El florecimiento de la historiografía económica de los últimos años ha producido importantes trabajos en torno a la industrialización y modernización española de los siglos XIX y XX, ha abierto numerosas vías a la investigación económica y ha completado en diversos frentes la ingente tarea iniciada por Vicens Vives y desarrollada más recientemente por Jordi Nadal, que publica en 1973 su primera versión de El fracaso de la revolución industrial en España, y después, por Gabriel Tortella, con la publicación de Los orígenes del capitalismo en España. A partir de entonces se ha ido imponiendo la aplicación de modelos y tipologías del desarrollo industrial al estudio del caso español con resultados positivos.Una correcta síntesis de algunas de estas aportaciones y una sugerente investigación propia pueden encontrarse en un reciente trabajo de Albert Carreras, "La industrialización española en el marco de la historia económica europea: ritmos y caracteres comparados", incluido en la obra colectiva España. Economía, Madrid, 1988, dirigida por José Luis García Delgado, en el que se aborda una interpretación de la industrialización española a la luz de las teorías del ciclo económico, desde las tipologías que estableció Hoffmann en 1931 hasta los trabajos de Irma Adelman y Cynthia Taft-Morris, pasando por los clásicos en el análisis de las fluctuaciones económicas de Colin Clark, Walt Rostow, Hollis Chenery y Gerschenkron.

Los resultados permiten establecer las diferentes etapas de la industrialización española y, en especial, realizar algunas reflexiones en torno a aquellas fases alcistas del ciclo económico en las que la economía española se muestra más dinámica que las restantes economías europeas Y,, por tanto, hacen posible la recuperación de un atraso singular cuyos orígenes se remontan al último tercio del siglo XVIII.
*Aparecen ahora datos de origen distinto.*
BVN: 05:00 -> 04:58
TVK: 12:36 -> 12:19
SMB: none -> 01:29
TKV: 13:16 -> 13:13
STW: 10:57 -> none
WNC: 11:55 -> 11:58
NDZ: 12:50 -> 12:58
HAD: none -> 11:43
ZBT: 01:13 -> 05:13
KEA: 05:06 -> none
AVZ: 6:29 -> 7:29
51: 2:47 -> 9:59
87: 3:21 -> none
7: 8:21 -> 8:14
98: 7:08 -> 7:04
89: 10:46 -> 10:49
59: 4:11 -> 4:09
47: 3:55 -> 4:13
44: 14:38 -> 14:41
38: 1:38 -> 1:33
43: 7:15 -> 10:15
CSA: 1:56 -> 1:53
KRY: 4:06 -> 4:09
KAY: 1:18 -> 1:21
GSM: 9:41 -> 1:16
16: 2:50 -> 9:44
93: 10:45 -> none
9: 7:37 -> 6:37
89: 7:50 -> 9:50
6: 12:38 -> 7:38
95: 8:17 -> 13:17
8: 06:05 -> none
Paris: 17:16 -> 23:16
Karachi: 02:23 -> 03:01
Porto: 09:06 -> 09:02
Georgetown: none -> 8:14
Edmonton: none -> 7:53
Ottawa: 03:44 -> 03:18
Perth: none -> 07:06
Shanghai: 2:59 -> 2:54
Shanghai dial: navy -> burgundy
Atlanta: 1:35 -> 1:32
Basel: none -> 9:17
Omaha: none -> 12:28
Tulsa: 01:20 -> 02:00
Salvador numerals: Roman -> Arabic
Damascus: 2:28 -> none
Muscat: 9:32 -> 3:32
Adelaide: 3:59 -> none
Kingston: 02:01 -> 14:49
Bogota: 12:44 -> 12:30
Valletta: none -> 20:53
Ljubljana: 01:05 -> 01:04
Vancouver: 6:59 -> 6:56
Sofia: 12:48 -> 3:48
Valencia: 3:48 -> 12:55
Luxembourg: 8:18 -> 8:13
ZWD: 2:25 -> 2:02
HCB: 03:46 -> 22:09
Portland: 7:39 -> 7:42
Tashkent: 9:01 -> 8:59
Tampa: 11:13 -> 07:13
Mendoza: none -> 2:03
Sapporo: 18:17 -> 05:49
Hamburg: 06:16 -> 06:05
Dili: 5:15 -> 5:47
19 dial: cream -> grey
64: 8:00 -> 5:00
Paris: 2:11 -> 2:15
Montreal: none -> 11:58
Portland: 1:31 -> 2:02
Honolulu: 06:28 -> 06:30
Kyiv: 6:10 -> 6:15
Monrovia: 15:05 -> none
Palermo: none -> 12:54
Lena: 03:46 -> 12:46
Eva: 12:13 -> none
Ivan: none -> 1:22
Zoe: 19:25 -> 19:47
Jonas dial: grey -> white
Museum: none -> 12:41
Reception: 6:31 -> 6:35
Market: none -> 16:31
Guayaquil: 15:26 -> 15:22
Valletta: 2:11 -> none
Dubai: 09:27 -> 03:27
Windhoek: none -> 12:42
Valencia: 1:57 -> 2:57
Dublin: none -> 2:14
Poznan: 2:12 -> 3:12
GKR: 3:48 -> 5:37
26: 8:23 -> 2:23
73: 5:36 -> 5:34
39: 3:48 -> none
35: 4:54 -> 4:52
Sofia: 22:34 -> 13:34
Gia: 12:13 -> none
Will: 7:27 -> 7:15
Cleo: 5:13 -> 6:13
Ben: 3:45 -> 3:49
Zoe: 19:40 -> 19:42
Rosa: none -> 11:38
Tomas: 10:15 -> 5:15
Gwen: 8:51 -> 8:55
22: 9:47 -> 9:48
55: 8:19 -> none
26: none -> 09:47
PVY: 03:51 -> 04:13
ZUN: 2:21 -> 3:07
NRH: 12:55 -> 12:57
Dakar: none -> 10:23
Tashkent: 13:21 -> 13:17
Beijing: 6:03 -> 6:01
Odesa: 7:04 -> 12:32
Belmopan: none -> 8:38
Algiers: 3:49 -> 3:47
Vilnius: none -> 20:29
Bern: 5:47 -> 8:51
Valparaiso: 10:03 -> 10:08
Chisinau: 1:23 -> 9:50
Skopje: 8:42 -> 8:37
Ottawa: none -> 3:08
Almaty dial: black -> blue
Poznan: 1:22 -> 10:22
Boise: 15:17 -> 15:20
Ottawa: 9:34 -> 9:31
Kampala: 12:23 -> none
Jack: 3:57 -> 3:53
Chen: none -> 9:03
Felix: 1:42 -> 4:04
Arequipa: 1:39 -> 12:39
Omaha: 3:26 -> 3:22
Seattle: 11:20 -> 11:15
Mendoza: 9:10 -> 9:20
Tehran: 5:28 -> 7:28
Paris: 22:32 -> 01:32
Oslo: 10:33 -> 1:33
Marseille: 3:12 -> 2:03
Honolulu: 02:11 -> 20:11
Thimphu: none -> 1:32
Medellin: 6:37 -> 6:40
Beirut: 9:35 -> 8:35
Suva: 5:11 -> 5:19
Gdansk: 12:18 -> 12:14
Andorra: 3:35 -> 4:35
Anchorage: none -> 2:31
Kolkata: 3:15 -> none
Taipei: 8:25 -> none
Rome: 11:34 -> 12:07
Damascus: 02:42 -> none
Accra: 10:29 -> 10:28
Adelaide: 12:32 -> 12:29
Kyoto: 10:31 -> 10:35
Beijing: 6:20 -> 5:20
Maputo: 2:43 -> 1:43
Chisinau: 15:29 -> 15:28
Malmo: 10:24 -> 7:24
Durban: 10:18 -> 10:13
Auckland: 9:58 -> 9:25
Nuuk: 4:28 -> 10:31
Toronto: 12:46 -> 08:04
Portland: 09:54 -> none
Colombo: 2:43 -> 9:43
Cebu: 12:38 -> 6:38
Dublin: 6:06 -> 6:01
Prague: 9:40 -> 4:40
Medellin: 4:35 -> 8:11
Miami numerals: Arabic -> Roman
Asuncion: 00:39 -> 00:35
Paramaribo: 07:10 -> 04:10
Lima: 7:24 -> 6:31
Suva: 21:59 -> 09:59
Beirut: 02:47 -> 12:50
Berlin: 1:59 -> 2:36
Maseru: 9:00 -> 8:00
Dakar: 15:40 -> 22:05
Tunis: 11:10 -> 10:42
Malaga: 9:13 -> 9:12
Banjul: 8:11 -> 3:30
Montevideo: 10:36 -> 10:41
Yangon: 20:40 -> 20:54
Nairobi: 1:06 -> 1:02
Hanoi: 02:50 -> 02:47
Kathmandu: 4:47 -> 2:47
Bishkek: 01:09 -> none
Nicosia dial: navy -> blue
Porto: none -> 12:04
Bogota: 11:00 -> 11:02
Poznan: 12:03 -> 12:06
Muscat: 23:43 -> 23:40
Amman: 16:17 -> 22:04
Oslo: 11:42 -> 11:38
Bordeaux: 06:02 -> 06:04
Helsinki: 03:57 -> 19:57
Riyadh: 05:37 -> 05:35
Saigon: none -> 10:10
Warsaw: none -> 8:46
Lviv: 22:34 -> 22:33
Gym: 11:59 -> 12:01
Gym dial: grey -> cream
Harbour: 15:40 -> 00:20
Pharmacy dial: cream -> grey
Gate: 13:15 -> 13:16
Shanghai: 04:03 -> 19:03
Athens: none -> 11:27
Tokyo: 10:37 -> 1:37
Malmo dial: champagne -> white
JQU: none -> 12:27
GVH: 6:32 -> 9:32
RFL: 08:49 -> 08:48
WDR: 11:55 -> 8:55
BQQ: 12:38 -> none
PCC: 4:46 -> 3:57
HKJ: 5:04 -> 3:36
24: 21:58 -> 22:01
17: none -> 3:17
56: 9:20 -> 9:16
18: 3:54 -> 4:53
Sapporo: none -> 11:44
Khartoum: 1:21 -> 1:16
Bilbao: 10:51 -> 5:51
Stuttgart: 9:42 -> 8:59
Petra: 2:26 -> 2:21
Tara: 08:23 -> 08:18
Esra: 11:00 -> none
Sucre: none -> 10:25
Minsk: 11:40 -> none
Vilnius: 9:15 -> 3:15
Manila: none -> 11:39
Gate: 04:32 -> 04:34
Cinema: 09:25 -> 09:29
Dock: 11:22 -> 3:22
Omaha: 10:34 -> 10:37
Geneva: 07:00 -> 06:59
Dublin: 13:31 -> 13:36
Comencemos por señalar que dichas fases de recuperación no son muchas. Se limitan a determinados períodos, se presentan con gran intensidad, se acompañan de numerosas innovaciones, concentran grandes capitales y generan importantes cambios sociales. A modo de resumen -y con todas las salvedades que se quiera- deben considerarse las siguientes: el segundo tercio del siglo XIX, algunos años del período 1913-1935, la década de los años sesenta y, la más actual, la segunda mitad de los ochenta.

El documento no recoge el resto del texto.